Literature [1] proposed a branch structure directly composed of photovoltaic panels in series, and literature [2] proposed a multi-branch structure. Both of them can only solve the problem of maximum power point tracking without shadow affecting branches, but cannot solve The maximum power point tracking problem for branches affected by shadows. Literature [3] proposed the circuit idea of AC Module, which can fundamentally solve the shadow problem, but since each photovoltaic panel has an independent power inverter, each power inverter must work in real time, so for For high power systems, not only the cost is very high, but the overall efficiency is not high. Literature [4] proposes a DC Module circuit, each photovoltaic panel has an independent DC/DC converter, and then multiple DC Module circuits are connected in series to share an inverter device. This circuit can also solve the problem of partial shading, but each DC Module circuit also works in real time, and the circuit itself must have power loss, so the efficiency of the entire system is reduced. At the same time, if the DC Module circuit fails, the photovoltaic panel cannot work properly, may cause overall system performance to degrade. Literature [5] proposes a bypass DC/DC module integrated converter structure based on the branch circuit structure. Only when the shadow appears, the corresponding bypass DC/DC conversion circuit starts to work, which can solve the problem of literature [4]. In ], the power loss caused by the real-time operation of the DC Module circuit itself, but due to the mutual influence between the bypass DC/DC conversion circuits, the maximum power point tracking speed is relatively slow, and the control algorithm is also relatively complicated, and the circuit also has post-fault effects Overall system performance issues.

For the inverter circuit device, it is usually designed for the maximum power of the photovoltaic array. If the output power of the photovoltaic array is very large, a single inverter circuit device is used to realize it, and the rated capacity of the power components of the main circuit must be very large. However, when the light intensity becomes weak, the output power of the photovoltaic array itself is not large, which causes the overall efficiency to be low. At the same time, from the perspective of safety and reliability, once a single inverter circuit device fails, the entire photovoltaic power generation system must stop running, which is very dangerous for important occasions. Literature [6] proposes a master-slave circuit structure based on inverter power units. One master inverter power unit controls whether other slave inverter power units are put into operation according to the actual power, which can solve the problem of overall efficiency and safety reliability. Unite. However, since the master inverter power unit is always put into operation, there is a problem that the service life of the master inverter power unit is shorter than that of other slave inverter power units.

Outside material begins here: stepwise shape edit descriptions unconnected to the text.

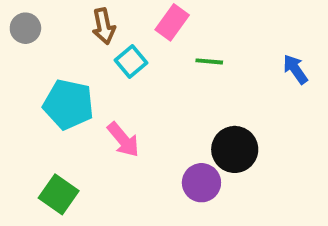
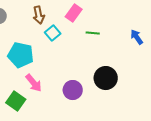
pink arrow: (123, 140) -> (34, 83), moved
purple circle: (201, 183) -> (73, 90), moved

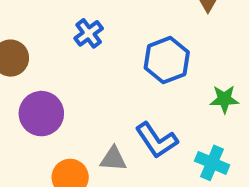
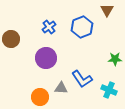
blue hexagon: (167, 60) -> (82, 27), moved
purple circle: (41, 114) -> (46, 58), moved

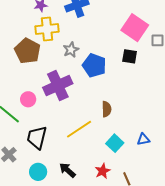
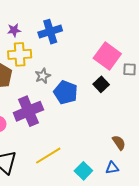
black square: (130, 56) -> (101, 84), turned 35
brown semicircle: (107, 109) -> (119, 143), moved, turned -35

Literature [1] B.Verhoeven et al., Utility aspects of grid connected photovoltaic power systems (1998). International energy agency photovoltaic power systems, IEA PVPS T5-01:1998. [online]. Available: www.iea-pvps.org .

Literature [2] M.Meinhardt and G.Cramer, "Past, present and future of gridconnected photovoltaic-and hybrid-power-systems," in Proc.IEEE-PES Summermeeting, vol.2, 2000, pp.1283-1288.

Literature [3] Gross M.A., Martin S.O., Pearsall N.M., "Estimation of outputenhancement of a partially shaded BIPV array by the use of AC modules," Photovoltaic Specialists Conference, Conference Record of the Twenty-sixth IEEE, pp.13481, 2-1 Sept.-3 Oct.1997.

Literature [4] G.R.Walker and P.C.Sernia, "Cascaded DC-DC converterconnection of photovoltaic modules," IEEE Transactions on Power Electronics, vol.19, no.4, pp.1130-1139, July 2004.

Literature [5] G.R.Walker, J.K.Xue and P.C.Sernia, "PV string per-modulemaximum power point enabling converters," Australasian Universities PowerEngineering Conference (AUPEC'03), vol.1, University of Canterbury, Christchurch, New Zealand, pp .1-6, available: www.itee.uq.edu.au/~aupec/.

Literature [6] M. Meinhardt, G. Cramer, F. Greizer, Technische innovationenimboomenden markt der PV Systemtechnik, 18 Symposium Photovoltaische Sonnenenergie, Staffelstein, Germany, 2003.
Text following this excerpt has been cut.